Saved data entries:
**********

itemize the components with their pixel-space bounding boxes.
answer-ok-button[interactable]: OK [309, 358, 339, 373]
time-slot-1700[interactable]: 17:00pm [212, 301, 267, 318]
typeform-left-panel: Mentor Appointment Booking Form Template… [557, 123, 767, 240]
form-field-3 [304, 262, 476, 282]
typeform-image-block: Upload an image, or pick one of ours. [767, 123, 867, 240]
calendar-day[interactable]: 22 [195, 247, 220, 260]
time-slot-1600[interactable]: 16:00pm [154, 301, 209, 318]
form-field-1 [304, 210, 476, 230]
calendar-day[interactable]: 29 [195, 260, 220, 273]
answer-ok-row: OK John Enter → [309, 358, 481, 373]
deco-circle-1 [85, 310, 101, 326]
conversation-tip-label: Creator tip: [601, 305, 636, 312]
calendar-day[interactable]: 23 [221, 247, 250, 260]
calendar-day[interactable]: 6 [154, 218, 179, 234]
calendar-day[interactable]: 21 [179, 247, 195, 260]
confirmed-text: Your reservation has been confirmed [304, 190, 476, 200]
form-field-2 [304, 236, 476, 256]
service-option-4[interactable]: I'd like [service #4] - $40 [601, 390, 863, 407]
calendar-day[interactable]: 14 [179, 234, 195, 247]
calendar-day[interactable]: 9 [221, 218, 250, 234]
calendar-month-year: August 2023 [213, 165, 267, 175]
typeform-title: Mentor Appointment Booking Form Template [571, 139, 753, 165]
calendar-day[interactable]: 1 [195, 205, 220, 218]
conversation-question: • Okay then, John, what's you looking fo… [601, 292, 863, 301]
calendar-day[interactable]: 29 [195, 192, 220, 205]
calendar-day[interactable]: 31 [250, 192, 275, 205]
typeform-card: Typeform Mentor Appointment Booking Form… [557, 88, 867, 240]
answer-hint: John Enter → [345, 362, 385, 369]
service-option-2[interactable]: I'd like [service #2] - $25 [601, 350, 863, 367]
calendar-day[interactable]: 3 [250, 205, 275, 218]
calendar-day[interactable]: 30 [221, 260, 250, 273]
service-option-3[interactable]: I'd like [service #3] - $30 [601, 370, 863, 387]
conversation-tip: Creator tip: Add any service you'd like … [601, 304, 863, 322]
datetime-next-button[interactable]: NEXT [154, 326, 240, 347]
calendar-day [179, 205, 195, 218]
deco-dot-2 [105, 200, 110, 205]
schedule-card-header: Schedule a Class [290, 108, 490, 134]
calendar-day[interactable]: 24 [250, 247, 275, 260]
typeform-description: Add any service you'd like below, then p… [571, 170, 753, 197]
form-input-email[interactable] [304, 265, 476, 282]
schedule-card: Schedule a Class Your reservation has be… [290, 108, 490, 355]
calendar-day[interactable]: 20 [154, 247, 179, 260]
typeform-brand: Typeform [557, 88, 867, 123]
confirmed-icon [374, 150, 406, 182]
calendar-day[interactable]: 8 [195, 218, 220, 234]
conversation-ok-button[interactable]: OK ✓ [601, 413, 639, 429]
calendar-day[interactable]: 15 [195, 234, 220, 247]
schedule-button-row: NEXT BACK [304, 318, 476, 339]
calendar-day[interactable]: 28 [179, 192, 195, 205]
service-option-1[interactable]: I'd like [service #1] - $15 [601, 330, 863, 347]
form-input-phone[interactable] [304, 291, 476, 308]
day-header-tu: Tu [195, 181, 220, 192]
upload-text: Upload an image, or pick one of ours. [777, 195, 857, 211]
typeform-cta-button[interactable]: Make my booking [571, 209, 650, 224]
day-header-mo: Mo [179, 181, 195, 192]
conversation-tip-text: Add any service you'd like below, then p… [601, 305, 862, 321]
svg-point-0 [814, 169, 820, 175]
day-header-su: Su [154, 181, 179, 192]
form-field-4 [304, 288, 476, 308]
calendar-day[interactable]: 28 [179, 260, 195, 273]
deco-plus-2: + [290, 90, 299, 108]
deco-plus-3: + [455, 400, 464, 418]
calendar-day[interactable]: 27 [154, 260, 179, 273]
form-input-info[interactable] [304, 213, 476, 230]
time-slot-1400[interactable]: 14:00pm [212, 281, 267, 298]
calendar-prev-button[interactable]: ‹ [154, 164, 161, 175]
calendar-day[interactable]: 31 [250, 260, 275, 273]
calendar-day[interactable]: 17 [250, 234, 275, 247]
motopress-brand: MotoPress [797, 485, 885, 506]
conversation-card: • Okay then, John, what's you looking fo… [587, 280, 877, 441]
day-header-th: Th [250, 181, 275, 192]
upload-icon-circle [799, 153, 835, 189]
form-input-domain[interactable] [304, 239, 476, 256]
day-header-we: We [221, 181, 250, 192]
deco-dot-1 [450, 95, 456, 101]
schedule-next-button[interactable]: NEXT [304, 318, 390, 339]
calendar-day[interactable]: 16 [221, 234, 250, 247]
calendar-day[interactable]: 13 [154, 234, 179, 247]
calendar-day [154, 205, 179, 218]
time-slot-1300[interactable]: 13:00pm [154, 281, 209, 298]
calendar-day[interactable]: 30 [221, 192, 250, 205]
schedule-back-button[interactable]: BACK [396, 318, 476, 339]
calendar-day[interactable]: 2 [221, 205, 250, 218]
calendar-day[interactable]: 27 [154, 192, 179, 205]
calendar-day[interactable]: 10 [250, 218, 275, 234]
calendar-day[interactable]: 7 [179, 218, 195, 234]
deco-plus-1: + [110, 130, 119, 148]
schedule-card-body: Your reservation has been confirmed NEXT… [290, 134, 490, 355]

**********

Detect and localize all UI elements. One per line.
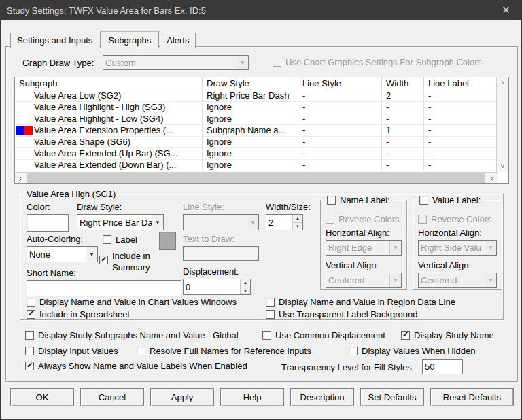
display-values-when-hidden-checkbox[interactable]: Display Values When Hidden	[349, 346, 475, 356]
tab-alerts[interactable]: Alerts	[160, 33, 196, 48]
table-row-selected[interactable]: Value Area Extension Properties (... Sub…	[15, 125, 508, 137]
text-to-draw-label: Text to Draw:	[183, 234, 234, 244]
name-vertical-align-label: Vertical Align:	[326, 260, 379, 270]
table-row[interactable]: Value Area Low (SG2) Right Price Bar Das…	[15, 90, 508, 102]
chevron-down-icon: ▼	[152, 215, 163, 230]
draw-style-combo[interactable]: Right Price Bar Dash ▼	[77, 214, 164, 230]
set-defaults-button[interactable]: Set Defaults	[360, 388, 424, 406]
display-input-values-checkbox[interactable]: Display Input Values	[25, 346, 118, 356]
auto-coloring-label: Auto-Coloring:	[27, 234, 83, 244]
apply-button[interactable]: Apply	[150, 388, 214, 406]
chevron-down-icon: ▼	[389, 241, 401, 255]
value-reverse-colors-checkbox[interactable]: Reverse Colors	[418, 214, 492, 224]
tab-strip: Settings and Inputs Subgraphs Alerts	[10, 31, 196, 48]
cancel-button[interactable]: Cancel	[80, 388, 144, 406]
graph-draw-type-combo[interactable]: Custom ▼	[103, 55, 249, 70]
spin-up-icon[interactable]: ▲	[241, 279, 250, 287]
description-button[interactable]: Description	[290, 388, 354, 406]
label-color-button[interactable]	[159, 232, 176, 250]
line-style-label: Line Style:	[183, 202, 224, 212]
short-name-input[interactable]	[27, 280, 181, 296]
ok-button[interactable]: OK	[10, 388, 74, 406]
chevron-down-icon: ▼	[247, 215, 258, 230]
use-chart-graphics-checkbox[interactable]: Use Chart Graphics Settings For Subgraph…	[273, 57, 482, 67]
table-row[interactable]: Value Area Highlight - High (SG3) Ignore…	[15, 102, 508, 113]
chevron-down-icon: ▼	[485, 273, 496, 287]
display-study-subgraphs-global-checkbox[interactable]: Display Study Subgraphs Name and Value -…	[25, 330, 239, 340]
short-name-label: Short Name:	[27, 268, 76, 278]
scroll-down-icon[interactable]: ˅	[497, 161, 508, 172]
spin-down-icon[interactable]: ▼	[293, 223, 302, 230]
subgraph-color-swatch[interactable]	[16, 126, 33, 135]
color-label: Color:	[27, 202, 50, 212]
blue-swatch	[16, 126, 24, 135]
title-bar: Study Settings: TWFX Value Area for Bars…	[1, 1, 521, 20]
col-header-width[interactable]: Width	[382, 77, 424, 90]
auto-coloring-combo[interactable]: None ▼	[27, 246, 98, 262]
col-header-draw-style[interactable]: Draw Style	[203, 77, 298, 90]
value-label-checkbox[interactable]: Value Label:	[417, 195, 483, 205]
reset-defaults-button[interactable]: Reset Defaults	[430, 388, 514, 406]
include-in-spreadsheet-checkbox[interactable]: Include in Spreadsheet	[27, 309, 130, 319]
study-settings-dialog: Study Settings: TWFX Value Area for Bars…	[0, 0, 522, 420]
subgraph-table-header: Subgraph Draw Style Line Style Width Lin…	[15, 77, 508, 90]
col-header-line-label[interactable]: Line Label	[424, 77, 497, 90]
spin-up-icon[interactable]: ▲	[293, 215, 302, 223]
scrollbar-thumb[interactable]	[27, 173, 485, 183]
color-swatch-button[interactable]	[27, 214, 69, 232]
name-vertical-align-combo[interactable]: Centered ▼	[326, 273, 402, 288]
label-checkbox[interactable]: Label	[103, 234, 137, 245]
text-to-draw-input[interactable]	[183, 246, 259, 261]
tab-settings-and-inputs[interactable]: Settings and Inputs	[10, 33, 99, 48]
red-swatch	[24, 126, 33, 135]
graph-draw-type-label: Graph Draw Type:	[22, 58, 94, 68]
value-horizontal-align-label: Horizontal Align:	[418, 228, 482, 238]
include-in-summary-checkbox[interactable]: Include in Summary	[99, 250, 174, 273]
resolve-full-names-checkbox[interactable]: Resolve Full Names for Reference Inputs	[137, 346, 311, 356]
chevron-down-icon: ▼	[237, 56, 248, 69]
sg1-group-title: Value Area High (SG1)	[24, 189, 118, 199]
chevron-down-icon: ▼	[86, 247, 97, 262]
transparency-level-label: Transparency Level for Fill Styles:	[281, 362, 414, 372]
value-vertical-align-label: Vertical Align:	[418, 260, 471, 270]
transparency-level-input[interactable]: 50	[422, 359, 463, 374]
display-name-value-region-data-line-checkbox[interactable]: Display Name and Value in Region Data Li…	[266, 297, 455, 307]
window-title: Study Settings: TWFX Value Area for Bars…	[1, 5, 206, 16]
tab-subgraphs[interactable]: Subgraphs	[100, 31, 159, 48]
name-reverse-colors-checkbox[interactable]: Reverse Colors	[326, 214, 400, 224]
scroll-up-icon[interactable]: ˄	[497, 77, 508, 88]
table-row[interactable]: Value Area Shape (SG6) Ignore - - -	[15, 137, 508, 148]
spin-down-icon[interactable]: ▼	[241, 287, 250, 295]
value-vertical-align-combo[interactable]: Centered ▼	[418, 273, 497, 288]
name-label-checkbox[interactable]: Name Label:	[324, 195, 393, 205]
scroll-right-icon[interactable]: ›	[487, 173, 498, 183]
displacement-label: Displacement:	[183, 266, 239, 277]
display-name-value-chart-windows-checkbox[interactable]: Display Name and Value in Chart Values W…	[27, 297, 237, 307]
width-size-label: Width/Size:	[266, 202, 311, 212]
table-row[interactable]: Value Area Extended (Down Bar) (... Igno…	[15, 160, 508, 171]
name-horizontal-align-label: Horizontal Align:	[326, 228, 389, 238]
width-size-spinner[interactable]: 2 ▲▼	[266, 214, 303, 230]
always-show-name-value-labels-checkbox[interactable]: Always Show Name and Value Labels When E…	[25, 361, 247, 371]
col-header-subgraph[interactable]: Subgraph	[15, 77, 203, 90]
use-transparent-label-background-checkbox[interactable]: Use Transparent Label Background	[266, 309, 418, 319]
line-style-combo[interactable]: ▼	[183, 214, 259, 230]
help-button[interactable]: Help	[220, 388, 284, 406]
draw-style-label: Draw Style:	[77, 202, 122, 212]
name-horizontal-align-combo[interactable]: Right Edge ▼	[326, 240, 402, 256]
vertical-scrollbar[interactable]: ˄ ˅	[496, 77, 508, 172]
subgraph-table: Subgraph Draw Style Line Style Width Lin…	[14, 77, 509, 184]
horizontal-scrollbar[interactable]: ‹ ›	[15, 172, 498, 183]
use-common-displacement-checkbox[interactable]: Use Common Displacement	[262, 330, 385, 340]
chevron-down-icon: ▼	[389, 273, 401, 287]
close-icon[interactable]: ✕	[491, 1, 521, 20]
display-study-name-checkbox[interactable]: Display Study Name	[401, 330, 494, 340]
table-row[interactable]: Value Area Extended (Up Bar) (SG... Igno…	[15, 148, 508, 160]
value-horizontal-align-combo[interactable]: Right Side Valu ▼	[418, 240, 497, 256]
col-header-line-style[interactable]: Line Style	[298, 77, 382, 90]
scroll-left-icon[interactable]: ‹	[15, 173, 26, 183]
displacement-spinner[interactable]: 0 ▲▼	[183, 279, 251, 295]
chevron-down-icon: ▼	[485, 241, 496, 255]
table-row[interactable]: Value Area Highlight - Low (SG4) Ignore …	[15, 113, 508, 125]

**********

■ **Your instructions**:
Your answer must be a single number: the count of lines in the records that include "displacement".

■ **Answer**:
3